Someone visiting this village - whose fields bear rich crops of bajra, moong, sesame and jowar - about a year back and today would have two totally different experiences.

Although situated only about five km from the national highway, travelling to the village, thanks to its terrible mud roads like in most other villages, was a nightmare.

Not only was an outsider oblivious of its mere presence because it was so cut off from the city, even those inhabiting the village found the poor connectivity responsible for many of their woes.

The children couldn't walk to school especially in the monsoons and hence dropped out, the maternal and infant mortality rates were high because the patient couldn't be rushed to the hospital on time and dairy farmers often suffered losses as they had to walk all the way to the highway with their canisters of milk.

But an initiative under the Rural Road Project, a part of the Pradhan Mantri Gram Sadak Yojana (PMGSY) directly monitored by the office of Prime Minister Manmohan Singh, to build an all-weather road two years back, brought big relief to the villagers.

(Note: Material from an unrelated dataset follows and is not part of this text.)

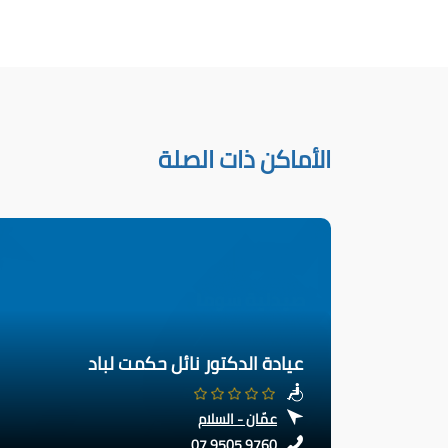
الأماكن ذات الصلة
عيادة الدكتور نائل حكمت لباد
عمّان - السلام
07 9505 9760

The project, which is supported and funded by the World Bank, was completed last year and the villagers are slowly beginning to feel the changes.

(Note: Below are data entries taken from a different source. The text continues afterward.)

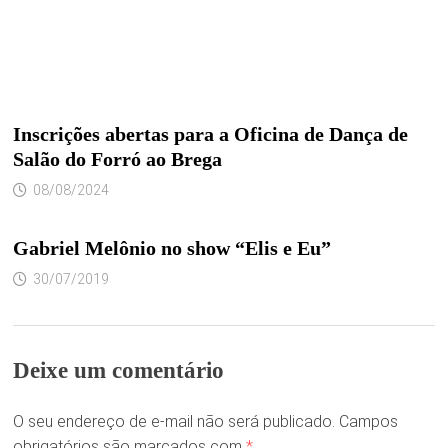
Inscrições abertas para a Oficina de Dança de
Salão do Forró ao Brega
08/08/2024
Gabriel Melônio no show “Elis e Eu”
30/07/2019
Deixe um comentário
O seu endereço de e-mail não será publicado.
Campos
obrigatórios são marcados com
*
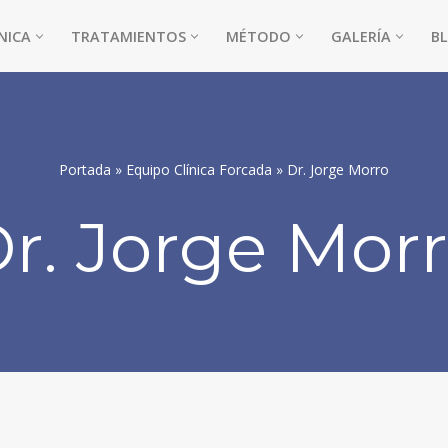
NICA
TRATAMIENTOS
MÉTODO
GALERÍA
B
Portada
»
Equipo Clínica Forcada
»
Dr. Jorge Morro
r. Jorge Mor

The most interesting change, perhaps, would be the smiling ladies' declaration that now the girls of the village get better proposals.

"Earlier because of the bad roads, we didn't want to marry off our daughters to far off places otherwise we would probably never see them often, if at all. But after the roads were made, there is better connectivity with the city.

"To add to that our daughters are literate as well. Hence we have started getting better proposals for them. Men who have stable jobs now want to marry our girls," Satnarayan Lodha said.

"We can now choose better husbands for our girls. Their husband needn't be just farmers whose income is unreliable.

"My eldest daughter, for instance, is married to a man who owns an electronics shop in Jaipur. Other than being assured that her life will be stable, we also have the pleasure of visiting her or she coming to see us every fortnight or so," said Patwari Lal.

"The opposite is true as well," added Janki Devi, whose daughter-in-law is from Gangapur, a small town.

"Girls from towns and the city don't mind getting married to our boys in the village because they now know that they will not be stuck here forever!" she laughed.

Jai Prakash Goswami, headmaster of a primary school in Swami Ka Bas, another small village about a kilometre from Thooni Aahiran, said that better roads have managed to boost the enrolment rate of the school as well, more so in case of the girls.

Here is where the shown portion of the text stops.